To refer to Global warming as being the consequence of "excess energy in the atmosphere" is nonsensical, and that should have been clarified in this thread before there was any further discussion. This is particularly evident when you remember that, as Einstein demonstrated, energy and matter are ultimately interchangeable. Does our atmosphere have too much matter? It doesn't make sense.
The base cause of global warming is, simply, that because of the accumulation of above-normal greenhouse gases (primarily CO2), our atmosphere is retaining more energy in the particular form that is otherwise known as "heat." Heat is a very specific form of energy, and it's heat in particular that must be addressed in any intelligent discussion of global warming. In other words, don't use the (in this context stupid) term "energy;" use the much more specific word "heat."
As for any notion of pulling excess "heat" from our atmosphere by shining lasers into space, that's uber stupid (sorry to be rude, Aitch, but it is).
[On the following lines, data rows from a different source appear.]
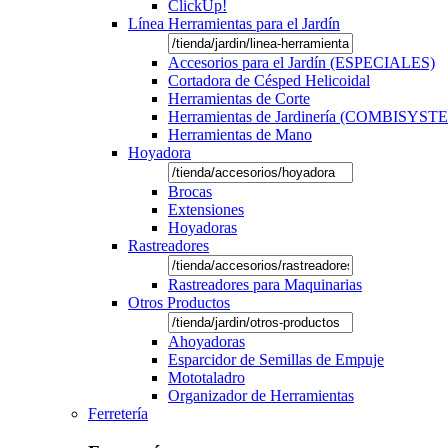
ClickUp!
Línea Herramientas para el Jardín
Accesorios para el Jardín (ESPECIALES)
Cortadora de Césped Helicoidal
Herramientas de Corte
Herramientas de Jardinería (COMBISYST
Herramientas de Mano
Hoyadora
Brocas
Extensiones
Hoyadoras
Rastreadores
Rastreadores para Maquinarias
Otros Productos
Ahoyadoras
Esparcidor de Semillas de Empuje
Mototaladro
Organizador de Herramientas
Ferretería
To analyze, yes, a laser shining into space is sending "energy" outward and away from earth (in this case in the form of light). But that would not provide our atmosphere even a nano-calorie of cooling benefit -- unless the energy was pulled, in the first place, from atmospheric heat. Presently we have no technology that pulls energy from the atmosphere, as heat, on anything approaching an industrial scale (it might be argued that wind mills do this, but in fact they are capturing kinetic energy, which is related to heat only indirectly).
This means, to power those lasers of yours, you'd not only NOT be pulling heat from the atmosphere, worse still, you be using greenhouse-gas-producing fossil fuels, thereby increasing the very global warming you'd hoped to reduce. Indeed, even if you powered the lasers with non-greenhouse-gas-producing sources, you'd still be pushing other uses away from those sources, which in turn would be pushed to fossil-fuel use, and still you'd be pulling no heat from the atmosphere. As I said, it was a very dumb idea.
Indeed, it's dummer still (this on a smaller scale), since the laser light, as it strikes various molecules in the air (on its way from earth's surface and out to space) it going to heat some of them, thereby pumping more heat into the atmosphere -- again the opposite of your objective.
The problem is not too much energy. It's the wrong kinds of energy in the wrong places, and not enough of the kinds we want where we want it. Indeed, if we had more non-polluting work-types of energy (the kinds that turn motors and make lights illuminate) available where we want it, we could stop emitting greenhouse gases for our energy needs, and kiss global warming (except those parts that are already inevitable) goodbye.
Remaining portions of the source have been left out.